=== The data ===
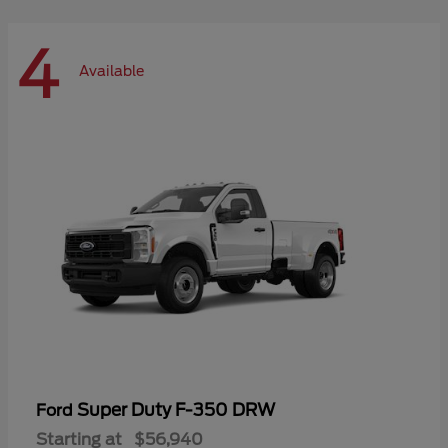
4
Available
Super Duty F-350 DRW
Ford
Starting at
$56,940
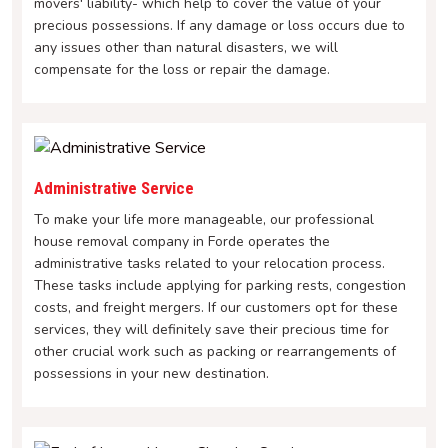
movers' liability- which help to cover the value of your
precious possessions. If any damage or loss occurs due to
any issues other than natural disasters, we will
compensate for the loss or repair the damage.
Administrative Service
To make your life more manageable, our professional
house removal company in Forde operates the
administrative tasks related to your relocation process.
These tasks include applying for parking rests, congestion
costs, and freight mergers. If our customers opt for these
services, they will definitely save their precious time for
other crucial work such as packing or rearrangements of
possessions in your new destination.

=== Task details ===
Return only the lines from the start of the data through the line that contains "These tasks include", please, copying them exactly and omitting all pictures.

=== Exercise answer ===
4
Available
Super Duty F-350 DRW
Ford
Starting at
$56,940
movers' liability- which help to cover the value of your
precious possessions. If any damage or loss occurs due to
any issues other than natural disasters, we will
compensate for the loss or repair the damage.
Administrative Service
To make your life more manageable, our professional
house removal company in Forde operates the
administrative tasks related to your relocation process.
These tasks include applying for parking rests, congestion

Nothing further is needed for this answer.